Halloween is a time when it’s almost trendy to be afraid of something. I’ve only ever survived one haunted trail my whole life, so maybe not me, but some people. After Halloween, Mary Ann had sleepover with Christina Yang’s daughter. My favorite part of the kids having friends over is that sometimes kids are so honest that they blurt out profound truths and they don’t even realize it.

I overheard them talking in the backseat about things to be afraid of, like clowns or spiders or snakes, and Mary Ann says, “I’m not afraid of anything. I’ve seen people die. What’s left to be afraid of?” Which was pretty profound in itself, glass half-full kind of thinking. And she’s not even exaggerating. She has been present in rooms when last breaths were taken, and she’s lived through the fallout. There’s not a lot of ten year olds who can say that, Thank God. Then she adds, “Wait, that’s not true. There’s one thing. I’m not afraid of anything except getting attached to people.”

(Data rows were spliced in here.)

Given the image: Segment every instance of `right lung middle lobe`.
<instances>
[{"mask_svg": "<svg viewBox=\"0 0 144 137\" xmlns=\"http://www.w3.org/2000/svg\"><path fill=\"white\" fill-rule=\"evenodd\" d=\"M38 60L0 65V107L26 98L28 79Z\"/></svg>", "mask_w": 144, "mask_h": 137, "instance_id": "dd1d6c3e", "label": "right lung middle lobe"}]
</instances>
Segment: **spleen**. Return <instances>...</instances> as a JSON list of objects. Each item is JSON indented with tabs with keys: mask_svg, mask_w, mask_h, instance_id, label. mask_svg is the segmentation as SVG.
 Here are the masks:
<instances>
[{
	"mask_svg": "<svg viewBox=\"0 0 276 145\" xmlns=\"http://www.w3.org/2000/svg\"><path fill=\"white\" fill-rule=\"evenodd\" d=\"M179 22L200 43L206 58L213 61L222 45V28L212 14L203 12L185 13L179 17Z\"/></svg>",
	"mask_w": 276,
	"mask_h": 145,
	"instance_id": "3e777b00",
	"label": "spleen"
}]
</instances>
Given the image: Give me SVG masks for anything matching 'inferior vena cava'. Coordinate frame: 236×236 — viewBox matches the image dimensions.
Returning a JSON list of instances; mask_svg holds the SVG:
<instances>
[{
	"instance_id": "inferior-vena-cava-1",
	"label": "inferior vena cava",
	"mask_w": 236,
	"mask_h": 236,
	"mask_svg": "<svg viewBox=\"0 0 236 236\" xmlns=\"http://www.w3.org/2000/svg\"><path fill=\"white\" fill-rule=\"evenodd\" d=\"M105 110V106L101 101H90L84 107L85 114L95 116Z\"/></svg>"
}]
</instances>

I turned around and looked at her with fresh eyes. “You are your mother’s child,” I said. Once again she has blurted out in mere seconds what it took me months in therapy to understand.
I told Christina Yang that I thought I’d had a breakthrough because I realized that some people I keep at arms length because I’m convinced if I love them too much I will lose them. “Huh,” she said, “you didn’t know that about yourself already? I knew that about you.”

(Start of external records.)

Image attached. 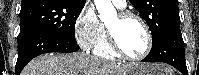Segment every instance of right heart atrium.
Listing matches in <instances>:
<instances>
[{
	"label": "right heart atrium",
	"instance_id": "right-heart-atrium-1",
	"mask_svg": "<svg viewBox=\"0 0 199 75\" xmlns=\"http://www.w3.org/2000/svg\"><path fill=\"white\" fill-rule=\"evenodd\" d=\"M74 33L78 44L85 50L94 49L104 34V28L92 8L85 7L79 14Z\"/></svg>",
	"mask_w": 199,
	"mask_h": 75
}]
</instances>
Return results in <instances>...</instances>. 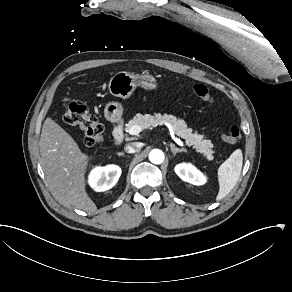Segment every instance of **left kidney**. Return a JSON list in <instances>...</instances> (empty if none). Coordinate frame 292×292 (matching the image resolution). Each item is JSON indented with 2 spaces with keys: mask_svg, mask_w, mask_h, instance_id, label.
<instances>
[{
  "mask_svg": "<svg viewBox=\"0 0 292 292\" xmlns=\"http://www.w3.org/2000/svg\"><path fill=\"white\" fill-rule=\"evenodd\" d=\"M175 172L182 180L194 185L205 183V178L191 165L180 164L175 168Z\"/></svg>",
  "mask_w": 292,
  "mask_h": 292,
  "instance_id": "1",
  "label": "left kidney"
}]
</instances>
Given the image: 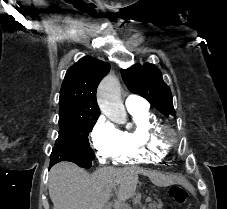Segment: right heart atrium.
<instances>
[{
  "instance_id": "1",
  "label": "right heart atrium",
  "mask_w": 227,
  "mask_h": 209,
  "mask_svg": "<svg viewBox=\"0 0 227 209\" xmlns=\"http://www.w3.org/2000/svg\"><path fill=\"white\" fill-rule=\"evenodd\" d=\"M121 139L120 130L104 117H101L91 132L92 144L97 158L104 162L113 157Z\"/></svg>"
}]
</instances>
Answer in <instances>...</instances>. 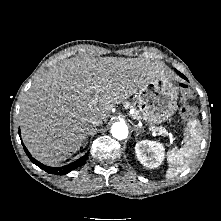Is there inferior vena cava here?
Here are the masks:
<instances>
[{"instance_id": "1", "label": "inferior vena cava", "mask_w": 221, "mask_h": 221, "mask_svg": "<svg viewBox=\"0 0 221 221\" xmlns=\"http://www.w3.org/2000/svg\"><path fill=\"white\" fill-rule=\"evenodd\" d=\"M90 123L94 126H98L101 125L103 121L99 117H93L92 119H90Z\"/></svg>"}]
</instances>
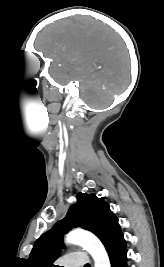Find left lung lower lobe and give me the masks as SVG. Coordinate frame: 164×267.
I'll return each mask as SVG.
<instances>
[{
  "label": "left lung lower lobe",
  "instance_id": "0a47b994",
  "mask_svg": "<svg viewBox=\"0 0 164 267\" xmlns=\"http://www.w3.org/2000/svg\"><path fill=\"white\" fill-rule=\"evenodd\" d=\"M103 244L108 252L111 267H127L126 241L120 227L115 229Z\"/></svg>",
  "mask_w": 164,
  "mask_h": 267
}]
</instances>
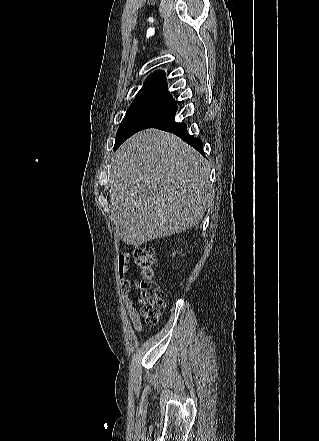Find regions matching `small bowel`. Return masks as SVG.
Instances as JSON below:
<instances>
[{
    "label": "small bowel",
    "mask_w": 319,
    "mask_h": 441,
    "mask_svg": "<svg viewBox=\"0 0 319 441\" xmlns=\"http://www.w3.org/2000/svg\"><path fill=\"white\" fill-rule=\"evenodd\" d=\"M129 259H130L129 254H123L120 255L119 257V262L123 268L124 274H127L130 271ZM130 290H131V284L128 281H125V283H123V300L126 307V311L134 328L140 331L142 329L140 314L137 311V309L133 306L132 300L129 297Z\"/></svg>",
    "instance_id": "small-bowel-1"
}]
</instances>
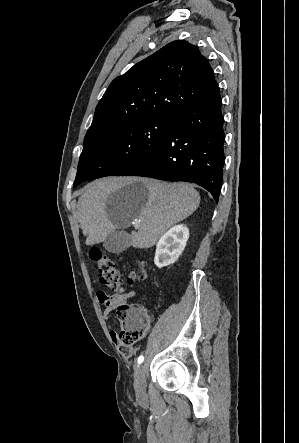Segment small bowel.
<instances>
[{
  "instance_id": "obj_1",
  "label": "small bowel",
  "mask_w": 299,
  "mask_h": 443,
  "mask_svg": "<svg viewBox=\"0 0 299 443\" xmlns=\"http://www.w3.org/2000/svg\"><path fill=\"white\" fill-rule=\"evenodd\" d=\"M135 295H136L135 291L116 293L113 295H109L103 290H98L96 292L97 301L105 306L104 310L105 319H109L111 317L112 313L114 312V310L117 308L118 305L126 303L128 299L134 297ZM109 335L112 341L117 343L118 338H117V331L115 328L110 327Z\"/></svg>"
}]
</instances>
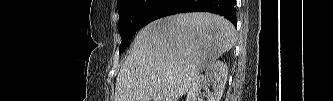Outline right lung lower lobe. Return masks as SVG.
I'll list each match as a JSON object with an SVG mask.
<instances>
[{
  "label": "right lung lower lobe",
  "instance_id": "obj_1",
  "mask_svg": "<svg viewBox=\"0 0 333 101\" xmlns=\"http://www.w3.org/2000/svg\"><path fill=\"white\" fill-rule=\"evenodd\" d=\"M235 5L236 0H158L144 17L142 27L161 17L185 12H212L236 26Z\"/></svg>",
  "mask_w": 333,
  "mask_h": 101
}]
</instances>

Don’t get me wrong, I’m glad to be raising a child who understands who she is and what she needs and what she’s afraid of. I’m sure it was completely by accident that I did this. But I’m also worried for her future. Is she going to turn out like me? Isolated and worried and distant for reasons she can’t even articulate?

I have always preferred small circles to large ones. I joke (not really joking) that I have Other Half and like two friends. And I like it that way. The only problem is that when your circle is so small, if you lose even a small piece of it, there’s a gaping hole that you don’t know if you can ever fill again. It takes so much time and energy to build the circle in the first place that I sometimes think I would rather be completely alone than start over.
But, as My Friend pointed out, “It’s fine to have a small group of people you trust. People are lucky to say they have one or two true friends. But now, since your mom is gone, your circle has been cut by 30 percent.” The visual did not bring me joy. My Friend, as usual, was right.
Choosing wisely is, well, wise. But isolation for its own sake is dangerous. It leads to loneliness and unrealistic expectations. It puts pressure on your few select people to be everything you need, and who can shoulder that kind of weight?
My reasoning behind it all is that I have never been one of those resilient people who bounces back from heartbreak. There are friendships I’ve had that dissolved 10 or 15 years ago that still bring me a twinge of pain sometimes. So my inclination is to avoid attachment until it is absolutely unavoidable because whatever effort I exert in building the relationship I will also have to eventually expend at healing when it’s over. That’s a big commitment, and to be honest, not all attachments are worth it.
It’s easier to never form a bond than to pray and cry and sob one’s way back to wholeness. Every relationship is a risk, and my emotional energy is a finite supply. As Leeana Tankersley wrote in my favorite book, Begin Again, “You are afraid that getting what you want will cost you what you have and that makes you feel caught again.” You said a mouthful there, sister.

I guess what I’m saying is, I hope maybe somehow over the next few years, Mary Ann learns how to embrace a medium circle. That she’s courageous enough to face her fear, and wise enough to appreciate the dividends of taking a calculated risk. That she sees the value in removing her mask rather than just the glamour of keeping it in place. And that she remains, otherwise, fearless.